Eugeniusz Dębski, Wydrwiząb, [Fabryka Słów], Lublin 2006
Eugeniusz Dębski, znany także jako Ed Gieno oraz Owen Yeates urodził się w 1952 roku w Truskawcu. Aktualnie jednak mieszka we Wrocławiu. Na swoim koncie ma kilka powieści oraz zbiorów opowiadań. Swoje dzieła publikował też na łamach znanych polskich czasopism fantastycznych. Jeden z najpoczytniejszych i najwięcej piszących polskich autorów SF i Fantasy. Czterokrotnie nominowany do Zajdla. Wraz z żoną zajmuje się tłumaczeniem rosyjskiej fantastyki.
Dębskiego znam, póki co, z dwóch stron. Jedną reprezentuje dwutomowa Krucjata, która szczerze mówiąc jest jak dla mnie czymś niezwykle nudnym i mało ciekawym. Druga strona jednak to Hondelyk i Cadron. Ten Dębski zdecydowanie zasługuje na słowo pochwały! Po O włos od piwa dostaję kolejny tom przygód tej dwójki przyjaciół, których łączy niezwykła męska więź. Są oni gotowi oddać za siebie nawzajem życie, pójść w każdy ogień, czy to ten typowo piekielny czy niebezpieczny ogień walki. Dębski odsłania nam kolejne przygody Xameleona – człowieka potrafiącego przybrać czyjąś postać, oraz jego druha pod postacią siedmiu świetnych opowiadań.

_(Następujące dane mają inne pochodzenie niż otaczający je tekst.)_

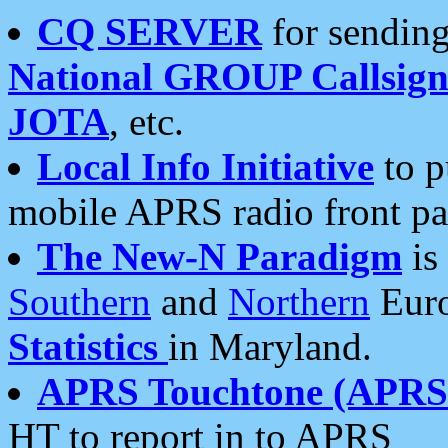
CQ SERVER
for sending
National GROUP Callsign
JOTA
, etc.
Local Info Initiative
to p
mobile APRS radio front pa
The New-N Paradigm
is
Southern
and
Northern
Euro
Statistics
in Maryland.
APRS Touchtone (APRSt
HT to report in to APRS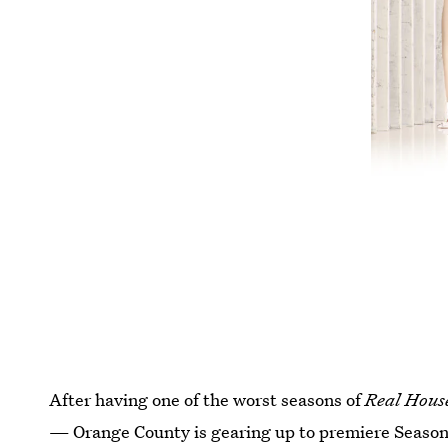
After having one of the worst seasons of
Real Hous
— Orange County is gearing up to premiere Season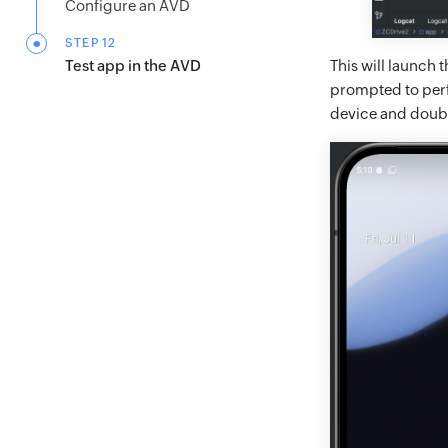
Configure an AVD
STEP 12
This will launch
Test app in the AVD
prompted to perfo
device and double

Każda z opowieści dotyczy przygód Hondelyka i Cadrona, ale każda jest inna. Akcja przeskakuje z miejsca na miejsce, pomysłowość autora sprawia, że fabuła jest niezwykle ciekawa, mimo, iż bohaterowie Dębskiego nie są literackim odkryciem. Mam tu na myśli to, iż powieść jako tako już została przerobiona – dwaj kumple wędrują samotnie po świecie, napotykając różne przygody, trudności, kobiety, wojny, potwory (te w ludzkiej skórze także). Nie jest to zatem nic nowego, a jednak zaskakuje. Zapewne jest to wynik długotrwałego stażu pisarskiego oraz wielu lat aktywnego działania w literaturze. Opowieści zawierają w sobie coś pomiędzy fantastyczną hulanką, czasem bardzo dowcipną a inteligentną intrygą, często sięgającą najwyższych władz w państwie. Wszystko zaś w oprawie krainy spod znaku miecza i magii.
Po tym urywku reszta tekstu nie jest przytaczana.